This series of articles by Moksha Naidoo includes summaries, quotations and commentary on the very latest decisions handed down by the Labour and Labour Appeal Courts, with the intention of keeping you abreast with judgments in a manner that is uncomplicated, less time consuming and includes thoroughly researched commentary. These judgements are considered binding on statutory and private arbitrators.
by Moksha Naidoo
Moksha Naidoo is the author of Case Law Review. He was admitted as an attorney in 2003 and currently sits as an arbitrator on five bargaining councils and is a part-time commissioner at the CCMA. Moksha is also an internationally-accredited mediator. His contact details can be obtained off his website, http://www.caselawreview.co.za/
South African Post Office v Khutso Mampeule - JA29/09 (Patel JA)* The case of South African Post Office v Khutso MampeuleJA29/09 (unreported) was handed down on June 2010 (Labour Appeal Court). It was an appeal against the Labour Court decision, whereby it dismissed a declarator application made by SAPO, seeking to declare the respondent’s termination not a dismissal as defined by the Labour Relations Act.
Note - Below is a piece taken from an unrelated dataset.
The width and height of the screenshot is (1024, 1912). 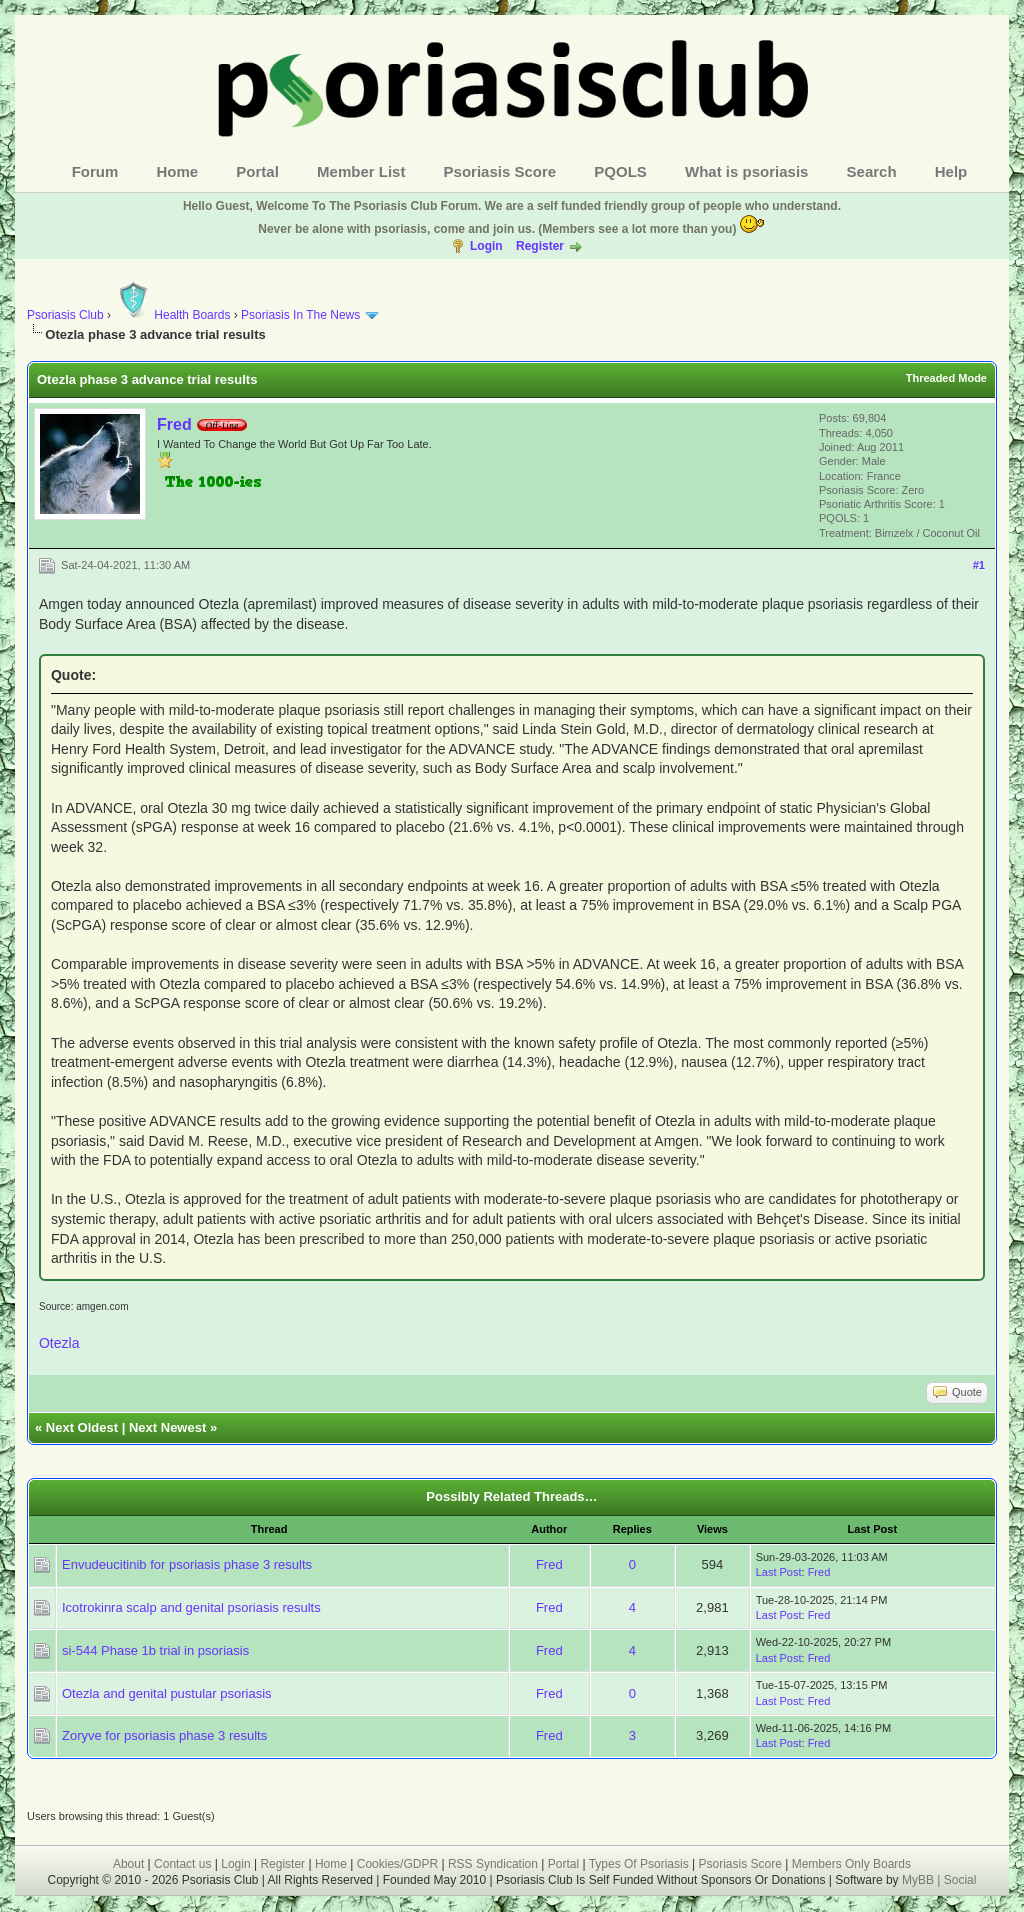 What do you see at coordinates (746, 171) in the screenshot?
I see `What is psoriasis` at bounding box center [746, 171].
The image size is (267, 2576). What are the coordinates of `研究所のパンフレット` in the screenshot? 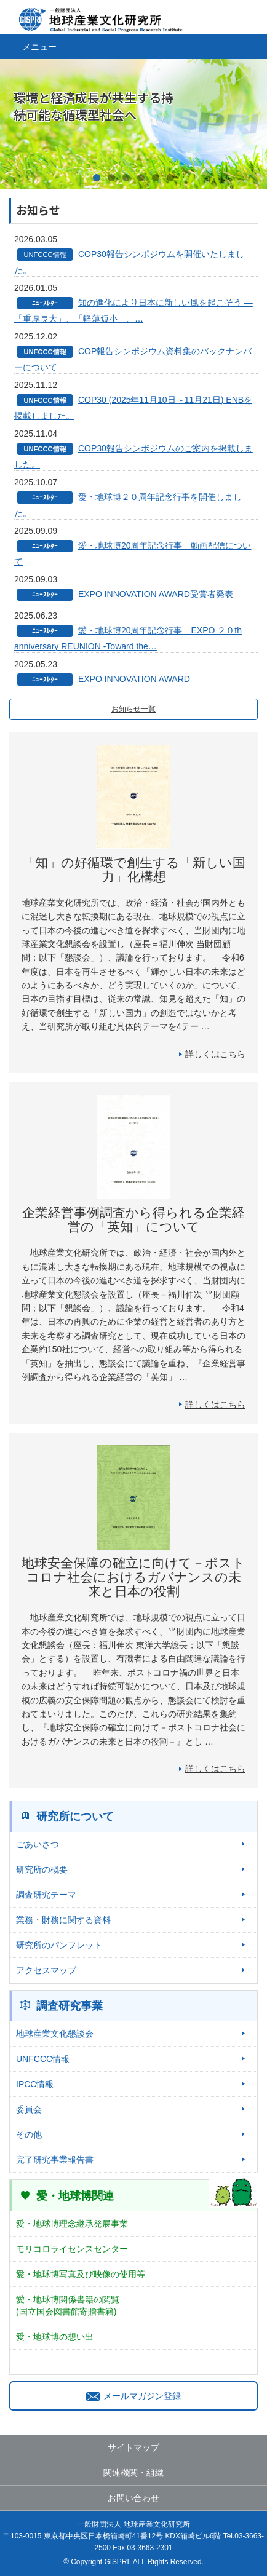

The respondent, Mampeule, entered into a five-year fixed term contract with SAPO, as its CEO, effective from the 20 June 2005. In terms of his appointment, he was simultaneously appointed as the Executive Director on SAPO’s Board of Directors. His contract further provided for the simultaneous and automatic termination of employment should he be removed from the position of Executive Director.
On 21 May 2007, the Minister of Communications, in her capacity of sole shareholder, removed Mampeule from his position of Executive Director. The next day, Mampeule received a letter informing him that as a result of him ceasing to hold the office of Executive Director, his employment had automatically terminated.
The Labour Court ruled that the automatic termination clause went against the provisions of Chapter 8 of the Labour Relations Act and also the constitutional right to fair labour practice. The Court further found that these rights have its roots in public policy and was not subject to consensual waiver. In terms of a purposive interpretation of the word dismissal, the Court was of the view that a dismissal would be shown by any act of the employer that directly or indirectly results in the termination of the employee.
The Labour Appeal Court (LAC) examined section 220 of the Companies Act, 61 of 1973 (Companies Act), which provides for the shareholders’ right to remove a director. The LAC found that although the automatic termination clause codified company law, the question as to whether or not the provision was implemented in good faith must be examined.
With reference to the decision of NULAW v Barnard NO & Another [2001] 9 BLLR 1002 (LAC), the LAC pointed out that a termination of employment as a result of a resolution passed by shareholders for the voluntary wind up of their company, constitutes a dismissal. On the other hand, a termination of employment as a result of a compulsory winding-up, did not constitute a dismissal as the courts intervening act broke the chain of causation. SAPO argued that the above case was authority for the principle that the employee must establish an act which is the ‘sole or proximate’ cause of the dismissal. It further argued that in this case the sole or proximate cause for the termination was the automatic termination clause, provided for in the employment contract. Mampeule argued that the Barnard case supports the view that a termination as a result of the operation of law is a dismissal.